Unauthorized Proms are Dangerous for Students


Riley Keiter

Since the announcement of prom hit, many juniors have been annoyed by the decision to only invite seniors. It’s one of the many COVID-19 guidelines enforced by the school; not inviting juniors will keep numbers low. Some students have been angry enough to start their own parties on the same night, completely unregulated by school authorities.

Some of these parties are small get-togethers between friends, but others have the potential to be much more treacherous. 

The first issue in these parties is the obvious danger of illegal substances; there are no teachers or administrators to make sure alcohol and drugs are not involved. On a night when everyone believes they are supposed to let go and have fun, there will undoubtedly be much substance abuse, even if it’s heard to place at the parties themselves.

Some hosts have offered that there will be parental supervision, but in most cases there will not be enough to truly combat narcotics use. In one instance, it was reported that five adults would be needed to watch 160 teenagers. In some instances, the adults could be in their 20s with no relation to a student at West.

Even those students who attend the parties but choose not to participate in substance abuse will face certain dangers.
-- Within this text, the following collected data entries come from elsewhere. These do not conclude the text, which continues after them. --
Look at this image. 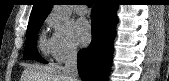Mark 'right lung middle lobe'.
<instances>
[{
    "label": "right lung middle lobe",
    "mask_w": 169,
    "mask_h": 81,
    "mask_svg": "<svg viewBox=\"0 0 169 81\" xmlns=\"http://www.w3.org/2000/svg\"><path fill=\"white\" fill-rule=\"evenodd\" d=\"M44 20L36 21L33 23L28 24L27 28V42L25 45V50H24V59H35L39 62L42 63H47L38 53L37 51V35L38 31L41 27V24L43 23Z\"/></svg>",
    "instance_id": "1"
}]
</instances>
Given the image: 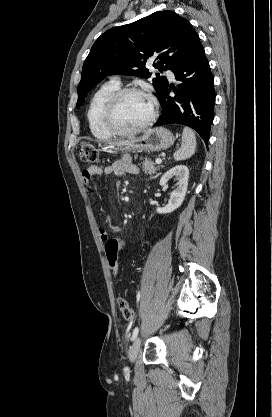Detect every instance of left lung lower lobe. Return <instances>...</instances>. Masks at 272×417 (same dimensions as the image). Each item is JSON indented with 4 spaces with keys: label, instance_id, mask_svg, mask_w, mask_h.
Here are the masks:
<instances>
[{
    "label": "left lung lower lobe",
    "instance_id": "left-lung-lower-lobe-1",
    "mask_svg": "<svg viewBox=\"0 0 272 417\" xmlns=\"http://www.w3.org/2000/svg\"><path fill=\"white\" fill-rule=\"evenodd\" d=\"M178 87L167 85L158 98L162 115L154 126L182 124L195 129L207 144L214 119L215 91L213 76L203 46L183 59L172 70ZM175 96L171 97L170 91Z\"/></svg>",
    "mask_w": 272,
    "mask_h": 417
}]
</instances>
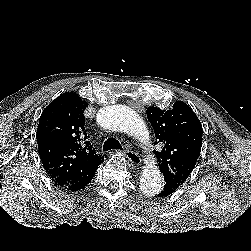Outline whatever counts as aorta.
<instances>
[{
  "label": "aorta",
  "instance_id": "1",
  "mask_svg": "<svg viewBox=\"0 0 251 251\" xmlns=\"http://www.w3.org/2000/svg\"><path fill=\"white\" fill-rule=\"evenodd\" d=\"M97 122L104 129L118 131L137 138L142 142L149 140V132L142 118L131 108L112 105L101 108ZM163 186L162 175L156 165L151 163L142 171L140 190L146 196L156 195Z\"/></svg>",
  "mask_w": 251,
  "mask_h": 251
}]
</instances>
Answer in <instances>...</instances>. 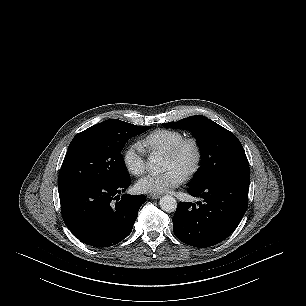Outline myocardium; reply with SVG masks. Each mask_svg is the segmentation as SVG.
<instances>
[{
	"label": "myocardium",
	"mask_w": 306,
	"mask_h": 306,
	"mask_svg": "<svg viewBox=\"0 0 306 306\" xmlns=\"http://www.w3.org/2000/svg\"><path fill=\"white\" fill-rule=\"evenodd\" d=\"M188 145H191L195 150V161L193 166L184 176L185 180L193 178L198 173L202 165L203 150L200 142L194 137H185L165 153V156L168 158L171 159L177 158L180 155V153L183 151V149Z\"/></svg>",
	"instance_id": "myocardium-1"
}]
</instances>
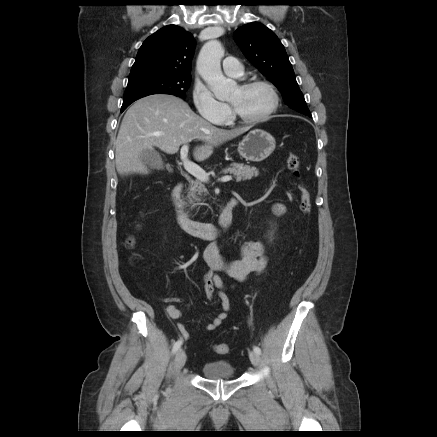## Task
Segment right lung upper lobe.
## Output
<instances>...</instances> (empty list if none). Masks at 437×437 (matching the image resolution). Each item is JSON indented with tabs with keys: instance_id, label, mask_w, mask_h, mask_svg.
Returning a JSON list of instances; mask_svg holds the SVG:
<instances>
[{
	"instance_id": "right-lung-upper-lobe-1",
	"label": "right lung upper lobe",
	"mask_w": 437,
	"mask_h": 437,
	"mask_svg": "<svg viewBox=\"0 0 437 437\" xmlns=\"http://www.w3.org/2000/svg\"><path fill=\"white\" fill-rule=\"evenodd\" d=\"M194 48L191 33L179 26L168 25L144 41L131 72L152 70L171 75H190Z\"/></svg>"
}]
</instances>
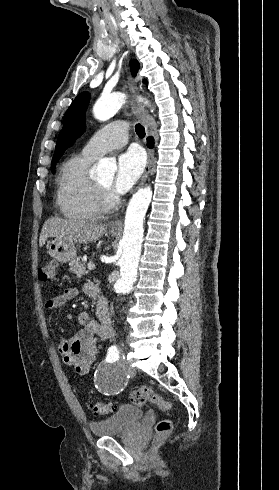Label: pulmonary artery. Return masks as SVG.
Returning a JSON list of instances; mask_svg holds the SVG:
<instances>
[{
  "mask_svg": "<svg viewBox=\"0 0 279 490\" xmlns=\"http://www.w3.org/2000/svg\"><path fill=\"white\" fill-rule=\"evenodd\" d=\"M124 117H115L114 123L97 130L82 149V154L90 159H97L109 150L120 148L127 144V131L123 127Z\"/></svg>",
  "mask_w": 279,
  "mask_h": 490,
  "instance_id": "1",
  "label": "pulmonary artery"
}]
</instances>
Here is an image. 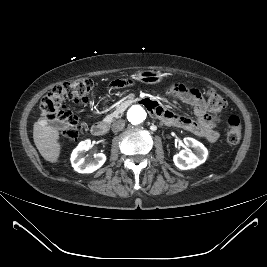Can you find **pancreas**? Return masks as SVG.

Obviously, every person there will have a cell phone, likely equipped with Snapchat and Instagram, and teenagers are happy to share their experiences. There will undoubtedly be many photos and videos taken of partygoers. If a photo is taken of a student who is near any sort of drug or alcohol, their life would be dramatically changed. A student could be kicked out of a sport, 21st century program, activity, or club. They could face serious legal consequences that would carry on to their record into adulthood; that kind of scandal could even result in colleges revoking scholarships or entrance.

Not to mention the danger we’ve been facing for the past year: COVID-19. Making sure masks and distancing are in place will be near impossible if there are so many people. Even holding a gathering of over 50 is violating Johnson County guidelines. 

The hosts themselves often recognize this danger as well. One was reported giving all partygoers a waiver to sign that acknowledged his parents were not liable for any drugs, weapons, or COVID-19 cases. No person would be allowed in until they signed their waivers.       

For juniors and underclassmen attending unregulated proms, it would be wise to check who is setting up the event and go with people who you know are safe. An unsafe party could not only ruin the night, it could also affect your high school career and beyond.

“It’s unfortunate that kids feel like drugs or alcohol are such a part of high school, when I think it’s important for kids to be able to find happiness without those things,” Assistant Principal Josh Umphrey said. “It’s dangerous, no doubt, and we want kids to be safe.”